5. Let $D_J$ be the diagonal matrix consisted by only the diagonal elements of $J$. Since Jordan blocks are nilpotent, we have which and by $F(J^k) = F(D_J^k) = F(J)^k = F(D_J)^k$ for $k>n$, and hence $F$ only depends on the diagonal elements of the Jordan form.

6. Consider diagonal matrices represented by $D=diag(d_1,...,d_n)$. Let $D_1 = diag(d_1,1,...,1)$, $D_2 = diag(1,d_2,1,...,1)$ and so on.

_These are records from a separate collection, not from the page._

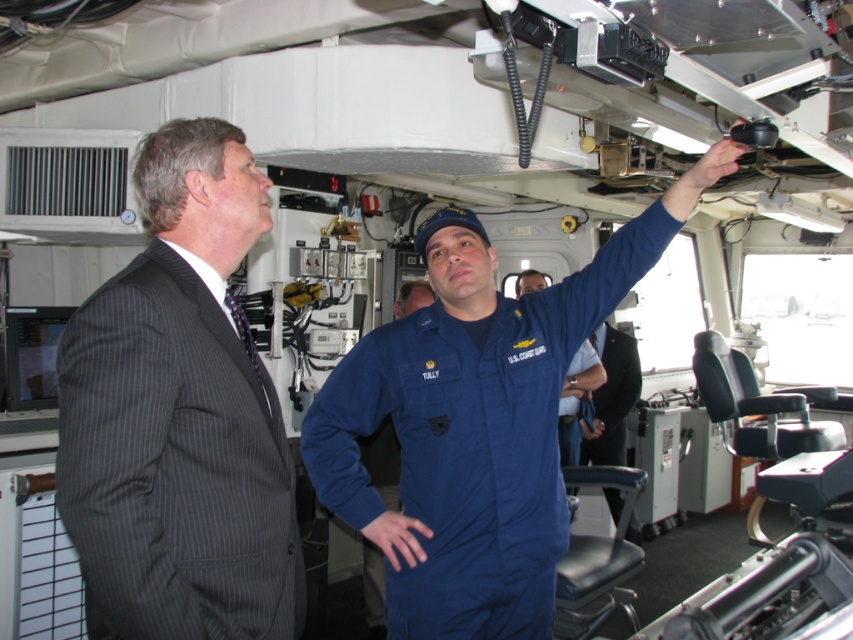 Question: Is dark gray pinstripe suit at left further to the viewer compared to blue uniform at center?

Choices:
 (A) yes
 (B) no

Answer: (B)

Question: Is dark gray pinstripe suit at left bigger than blue uniform at center?

Choices:
 (A) no
 (B) yes

Answer: (A)

Question: Which point is closer to the camera?

Choices:
 (A) (453, 506)
 (B) (117, 275)

Answer: (B)

Question: Which of the following is the closest to the observer?

Choices:
 (A) dark gray pinstripe suit at left
 (B) blue uniform at center

Answer: (A)

Question: Does dark gray pinstripe suit at left have a greater width compared to blue uniform at center?

Choices:
 (A) yes
 (B) no

Answer: (B) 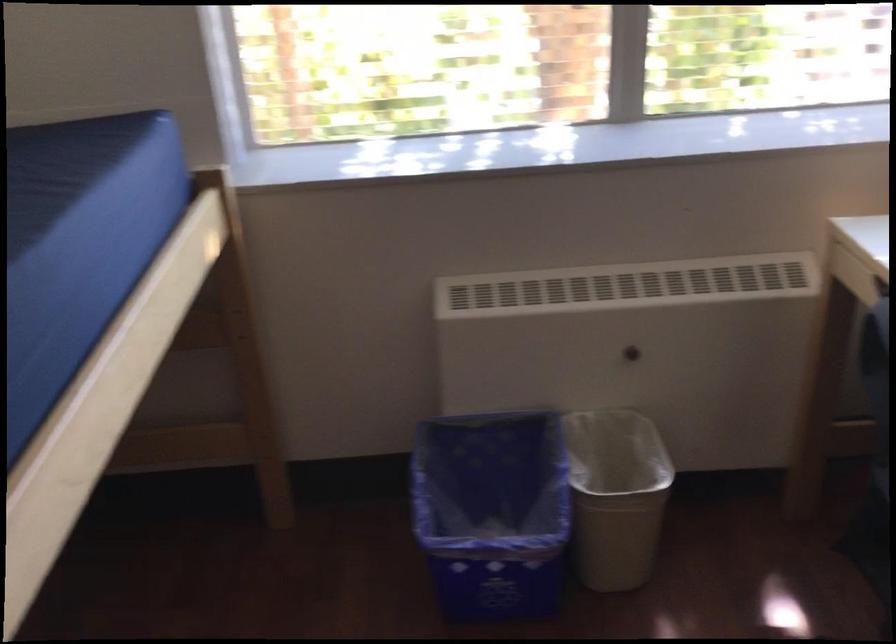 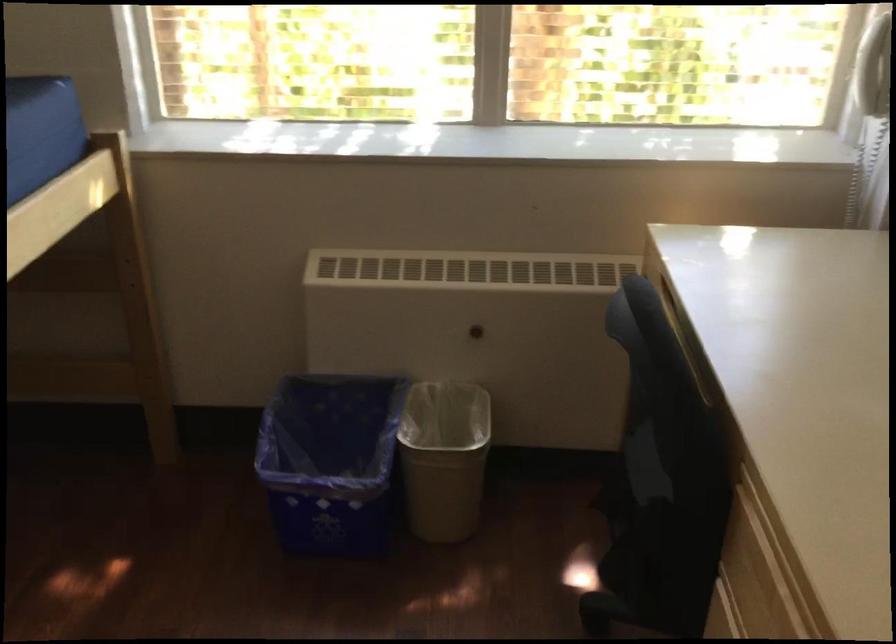 The point at (631, 353) is marked in the first image. Where is the corresponding point in the second image?

(476, 330) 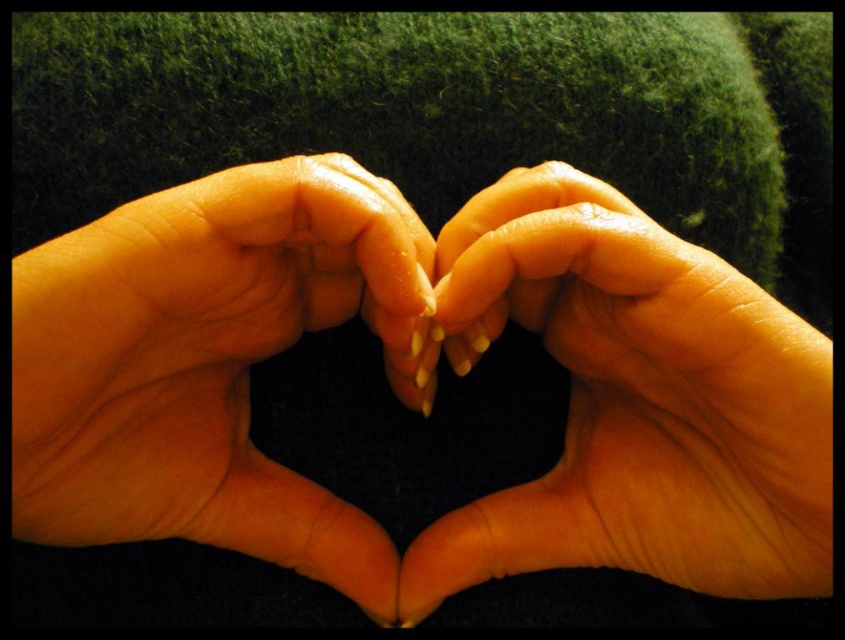 Question: Which object is closer to the camera taking this photo?

Choices:
 (A) smooth skin hand at center
 (B) smooth skin hands at center

Answer: (A)

Question: Which point is farther to the camera?

Choices:
 (A) smooth skin hands at center
 (B) smooth skin hand at center

Answer: (A)

Question: Considering the relative positions of smooth skin hand at center and smooth skin hands at center in the image provided, where is smooth skin hand at center located with respect to smooth skin hands at center?

Choices:
 (A) above
 (B) below

Answer: (A)

Question: Is smooth skin hand at center below smooth skin hands at center?

Choices:
 (A) no
 (B) yes

Answer: (A)

Question: Which point is closer to the camera?

Choices:
 (A) smooth skin hand at center
 (B) smooth skin hands at center

Answer: (A)

Question: Is smooth skin hand at center bigger than smooth skin hands at center?

Choices:
 (A) yes
 (B) no

Answer: (A) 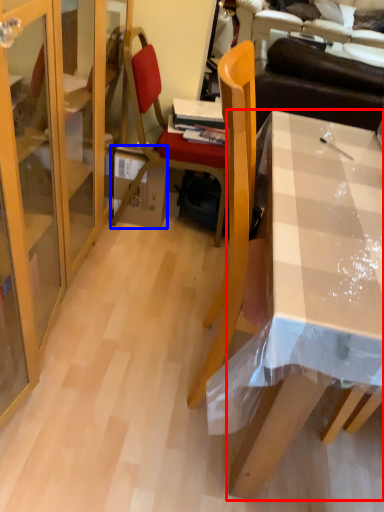 Question: Which point is closer to the camera, desk (highlighted by a red box) or box (highlighted by a blue box)?

Choices:
 (A) desk
 (B) box

Answer: (A) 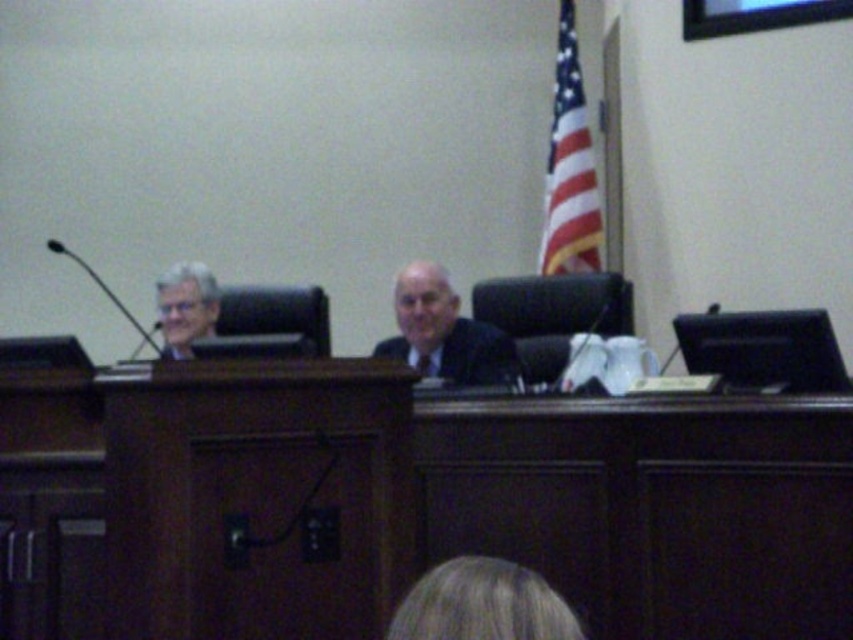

Note that $D = D_1 D_2...D_n$, and hence $F(D) = F(D_1)F(D_2)...F(D_n) \equiv f(det(D))$.

7. For any matrix $M=PJP^{-1}$, we have $F(M)=F(J)=F(D_J)=f(det(D_J))$. Also we know that $det(M) = det(J) = det(D_J)$. Hence, $F(M)= f(det(M))$.

8. $f(pq) = f(det(pqI))= F(pqI) = F(pI)F(qI) = f(det(pI))f(det(qI)) = f(p)f(q)$.

There are some issue when we assume $F(P)\neq 0$. If for an invertible $P$ we have $F(P) = 0$, then $F(P^{-1})$ is not defined (alternatively, if 0 has an inverse in this field $\Gamma$, we have $0=00^{-1}=1$ and the field structure is trivial), so we may assume $F(P)\neq 0$.

Answer 2

First notice that $F(0)$ and $F({\rm id}_E)$ are (like the image by $F$ of any projection) equal to $0$ or $1.$

If $F({\rm id}_E)=0$ then $F$ is the zero map. If $F(0)=1$ then $F$ is constantly equal to $1.$ Excluding from now on these two cases, we have $F(0)=0$ and $$F({\rm id}_E)=1.$$ From this we readily derive that for every $\phi\in GL(E),$ $F(\phi^{-1})=F(\phi)^{-1}$ and therefore, $F(\phi^{-1}\psi\phi)=F(\psi),$ in particular:

$F(\varphi_{i,\lambda})$ is independent of $i.$

Therefore, defining $f:\Gamma\to\Gamma$ by $$f(\lambda):=F(\varphi_{n,\lambda}),$$ we have $F(\varphi_{i_1,\lambda_1})\dots F(\varphi_{i_k,\lambda_k})=f(\lambda_1)\dots f(\lambda_k)=f(\lambda_1\dots\lambda_k),$ in particular $$f(0)=0$$ (since $F(\varphi_{1,0})\dots F(\varphi_{n,0})=F(\varphi_{1,0}\dots \varphi_{n,0})=F(0)=0$).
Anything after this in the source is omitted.